== RECORDED INFORMATION ==

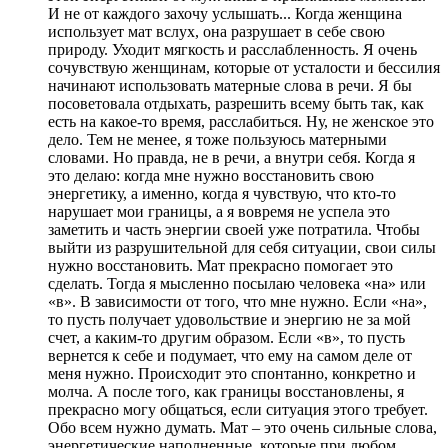
И не от каждого захочу услышать... Когда женщина
использует мат вслух, она разрушает в себе свою
природу. Уходит мягкость и расслабленность. Я очень
сочувствую женщинам, которые от усталости и бессилия
начинают использовать матерные слова в речи. Я бы
посоветовала отдыхать, разрешить всему быть так, как
есть на какое-то время, расслабиться. Ну, не женское это
дело. Тем не менее, я тоже пользуюсь матерными
словами. Но правда, не в речи, а внутри себя. Когда я
это делаю: когда мне нужно восстановить свою
энергетику, а именно, когда я чувствую, что кто-то
нарушает мои границы, а я вовремя не успела это
заметить и часть энергии своей уже потратила. Чтобы
выйти из разрушительной для себя ситуации, свои силы
нужно восстановить. Мат прекрасно помогает это
сделать. Тогда я мысленно посылаю человека «на» или
«в». В зависимости от того, что мне нужно. Если «на»,
то пусть получает удовольствие и энергию не за мой
счет, а каким-то другим образом. Если «в», то пусть
вернется к себе и подумает, что ему на самом деле от
меня нужно. Происходит это спонтанно, конкретно и
молча. А после того, как границы восстановлены, я
прекрасно могу общаться, если ситуация этого требует.
Обо всем нужно думать. Мат – это очень сильные слова,
энергетические наполненные, которые при любом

===

■ PROBLEM REQUIREMENTS:
Every record is to be reproduced exactly, with no pictures included.

■ THE ANSWER:
И не от каждого захочу услышать... Когда женщина
использует мат вслух, она разрушает в себе свою
природу. Уходит мягкость и расслабленность. Я очень
сочувствую женщинам, которые от усталости и бессилия
начинают использовать матерные слова в речи. Я бы
посоветовала отдыхать, разрешить всему быть так, как
есть на какое-то время, расслабиться. Ну, не женское это
дело. Тем не менее, я тоже пользуюсь матерными
словами. Но правда, не в речи, а внутри себя. Когда я
это делаю: когда мне нужно восстановить свою
энергетику, а именно, когда я чувствую, что кто-то
нарушает мои границы, а я вовремя не успела это
заметить и часть энергии своей уже потратила. Чтобы
выйти из разрушительной для себя ситуации, свои силы
нужно восстановить. Мат прекрасно помогает это
сделать. Тогда я мысленно посылаю человека «на» или
«в». В зависимости от того, что мне нужно. Если «на»,
то пусть получает удовольствие и энергию не за мой
счет, а каким-то другим образом. Если «в», то пусть
вернется к себе и подумает, что ему на самом деле от
меня нужно. Происходит это спонтанно, конкретно и
молча. А после того, как границы восстановлены, я
прекрасно могу общаться, если ситуация этого требует.
Обо всем нужно думать. Мат – это очень сильные слова,
энергетические наполненные, которые при любом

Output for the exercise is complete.